Nos anos seguintes, a marca manteve a estratégia de colecionáveis como forma de conexão com os consumidores. Um dos exemplos mais emblemáticos surgiu na Copa de 1998, na França, com o lançamento dos “minicraques”.
A coleção reunia 25 bonecos de aproximadamente sete centímetros, representando jogadores de diferentes seleções. Entre eles, destacava-se um trio especial com Ronaldo, Romário e Dunga em uma base única, que se tornou um dos itens mais lembrados da campanha.

Na mesma linha, a Coca-Cola também lançou os “futgudes”, série composta por 38 peças colecionáveis.
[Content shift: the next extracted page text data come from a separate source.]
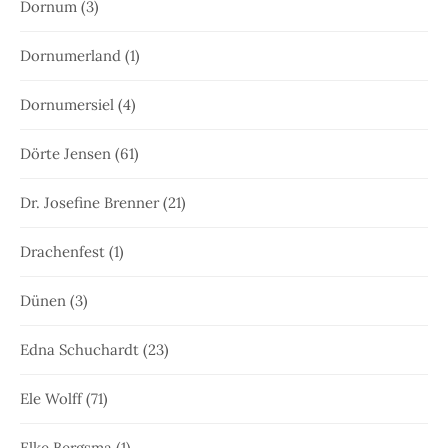
Dornum
(3)
Dornumerland
(1)
Dornumersiel
(4)
Dörte Jensen
(61)
Dr. Josefine Brenner
(21)
Drachenfest
(1)
Dünen
(3)
Edna Schuchardt
(23)
Ele Wolff
(71)
Elke Bergsma
(1)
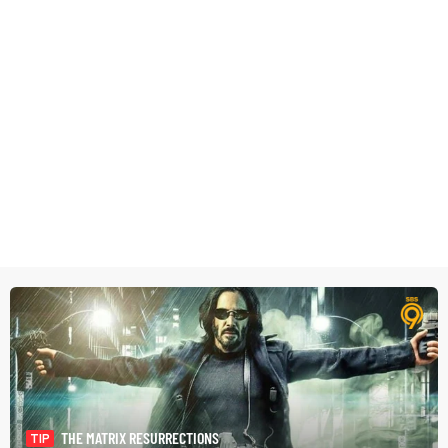
THE MATRIX RESURRECTIONS
TIP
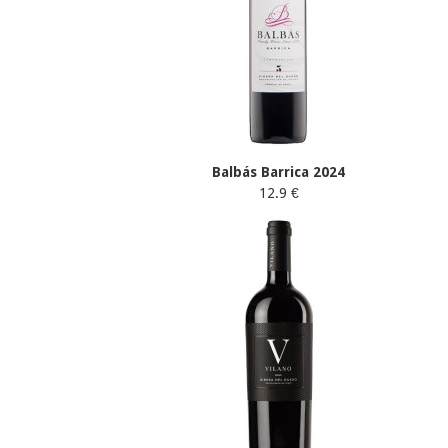
Balbás Barrica 2024
12.9 €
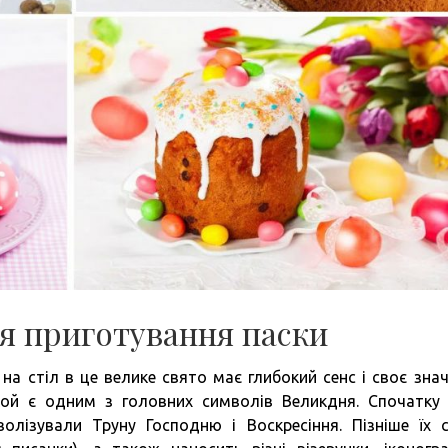
ля приготування паски
 стіл в це велике свято має глибокий сенс і своє знач
кой є одним з головних символів Великдня. Спочатку
олізували Труну Господню і Воскресіння. Пізніше їх 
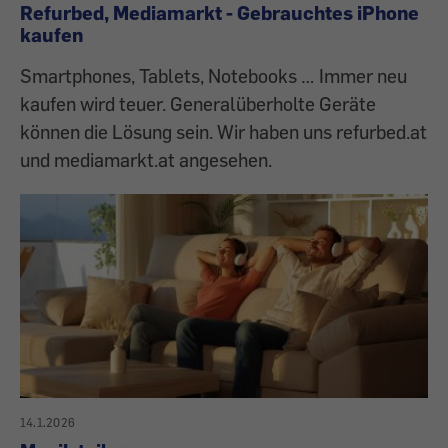
Refurbed, Mediamarkt - Gebrauchtes iPhone
kaufen
Smartphones, Tablets, Notebooks … Immer neu
kaufen wird teuer. Generalüberholte Geräte
können die Lösung sein. Wir haben uns refurbed.at
und mediamarkt.at angesehen.
14.1.2026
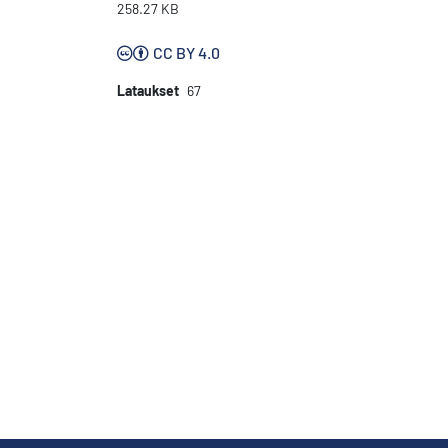
258.27 KB
CC BY 4.0
Lataukset
67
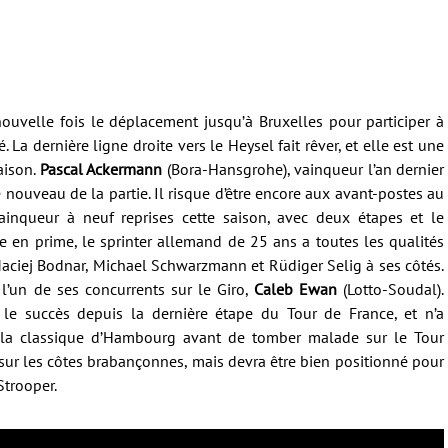
ouvelle fois le déplacement jusqu’à Bruxelles pour participer à
 La dernière ligne droite vers le Heysel fait rêver, et elle est une
aison.
Pascal Ackermann
(Bora-Hansgrohe), vainqueur l’an dernier
e nouveau de la partie. Il risque d’être encore aux avant-postes au
ainqueur à neuf reprises cette saison, avec deux étapes et le
ie en prime, le sprinter allemand de 25 ans a toutes les qualités
Maciej Bodnar, Michael Schwarzmann et Rüdiger Selig à ses côtés.
l’un de ses concurrents sur le Giro,
Caleb Ewan
(Lotto-Soudal).
é le succès depuis la dernière étape du Tour de France, et n’a
 la classique d’Hambourg avant de tomber malade sur le Tour
e sur les côtes brabançonnes, mais devra être bien positionné pour
Strooper.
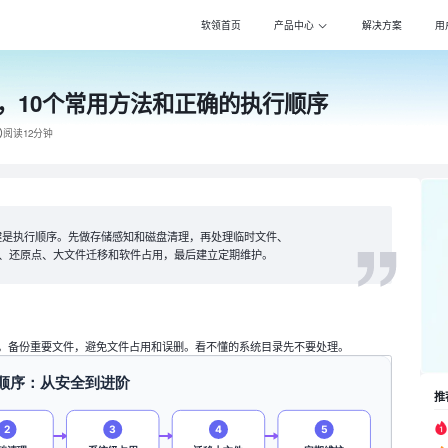
软领首页
产品中心
解决方案
用
，10个常用方法和正确的执行顺序
Windows优化大师
Win
专注清理优化，更智
专注压
阅读12分钟
驱动大师
PDF
百万级驱动库，全面
全能转
DLL系统修复
Pot 
专注解决电脑异常，
万能影
键是执行顺序。先做存储感知和磁盘清理，再处理临时文件、
休眠文件、还原点、大文件迁移和软件占用，最后建立定期维护。
打印机驱动修复大师
Cla
全面诊断，智能修复
自动化
电脑维修大师
DS一
专家团队，快速远程
自动化
，备份重要文件，避免文件占用和误删。看不懂的系统目录先不要处理。
推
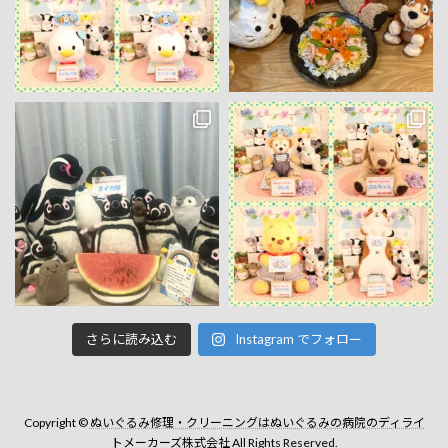
さらに読み込む
Instagram でフォロー
Copyright ©
ぬいぐるみ修理・クリーニングはぬいぐるみの病院のディライ
トメーカーズ株式会社
All Rights Reserved.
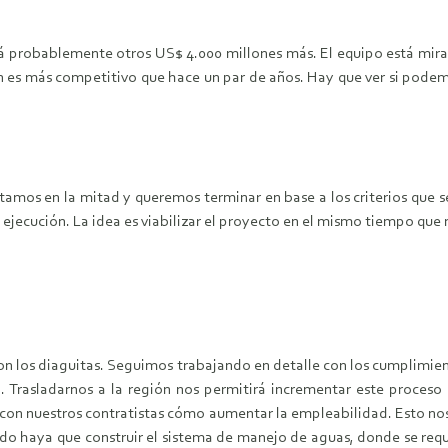
rá probablemente otros US$ 4.000 millones más. El equipo está mira
ón es más competitivo que hace un par de años. Hay que ver si podem
stamos en la mitad y queremos terminar en base a los criterios que 
a ejecución. La idea es viabilizar el proyecto en el mismo tiempo qu
n los diaguitas. Seguimos trabajando en detalle con los cumplimien
lá. Trasladarnos a la región nos permitirá incrementar este proce
n nuestros contratistas cómo aumentar la empleabilidad. Esto nos va
o haya que construir el sistema de manejo de aguas, donde se reque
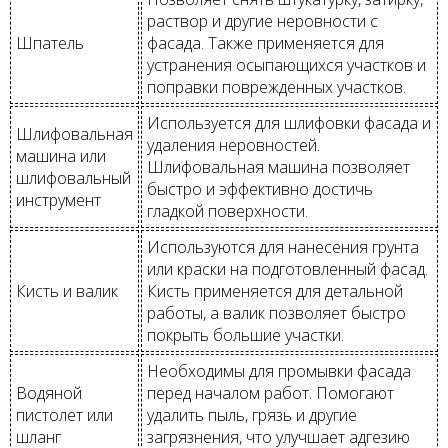
раствор и другие неровности с
Шпатель
фасада. Также применяется для
устранения осыпающихся участков и
поправки поврежденных участков.
Используется для шлифовки фасада и
Шлифовальная
удаления неровностей.
машина или
Шлифовальная машина позволяет
шлифовальный
быстро и эффективно достичь
инструмент
гладкой поверхности.
Используются для нанесения грунта
или краски на подготовленный фасад.
Кисть и валик
Кисть применяется для детальной
работы, а валик позволяет быстро
покрыть большие участки.
Необходимы для промывки фасада
Водяной
перед началом работ. Помогают
пистолет или
удалить пыль, грязь и другие
шланг
загрязнения, что улучшает адгезию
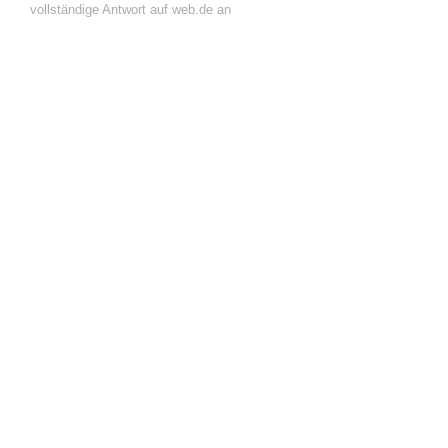
vollständige Antwort auf web.de an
Dessas, 36 traziam rostos de jogadores, enquanto duas apresentavam variações especiais: uma com o símbolo da marca e outra com um trio formado por Ronaldo, Romário, que não disputaria aquela edição, e Júnior Baiano.
A atuação da empresa não se limitou a produtos físicos. Em 2006, durante a Copa da Alemanha, a Coca-Cola promoveu o primeiro tour global do troféu do torneio, levando a taça a 31 países ao longo de três meses.
A iniciativa se consolidou como tradição nas edições seguintes, ampliando a experiência dos fãs ao redor do mundo. Na mesma edição, a marca também inovou ao lançar embalagens em formato de bola de futebol, reforçando o vínculo visual com o evento.
Já em 2010, na África do Sul, a Coca-Cola investiu no campo musical como estratégia de engajamento. A empresa encomendou a canção “Wavin’ Flag”, interpretada pelo artista somali K’Naan. A música rapidamente se popularizou e tornou-se um dos principais símbolos sonoros daquela Copa, evidenciando o potencial das campanhas integradas entre esporte e entretenimento.
Outro exemplo relevante são as mini garrafinhas, originalmente lançadas nos anos 1980 sem ligação direta com o torneio. O produto ganhou uma edição especial durante a Copa de 2014, no Brasil.
Inicialmente feitas de vidro e acompanhadas por engradados plásticos em miniatura, as garrafas passaram, nessa edição, a ser produzidas em alumínio. Foram lançados 18 modelos, com estampas de países que já sediaram o Mundial e designs inspirados na cultura brasileira.

Para a Copa do Mundo de 2026, a Coca-Cola mantém sua estratégia de ativação associada ao hábito de colecionar. A operação no Brasil inclui uma parceria com a Panini, licenciada oficial da FIFA para álbuns e cards.
A ação promocional prevê a distribuição de figurinhas temáticas do álbum do torneio na compra de produtos selecionados da marca, reforçando a conexão histórica entre o consumo de bebidas e a tradição de colecionáveis que acompanha a principal competição do futebol mundial.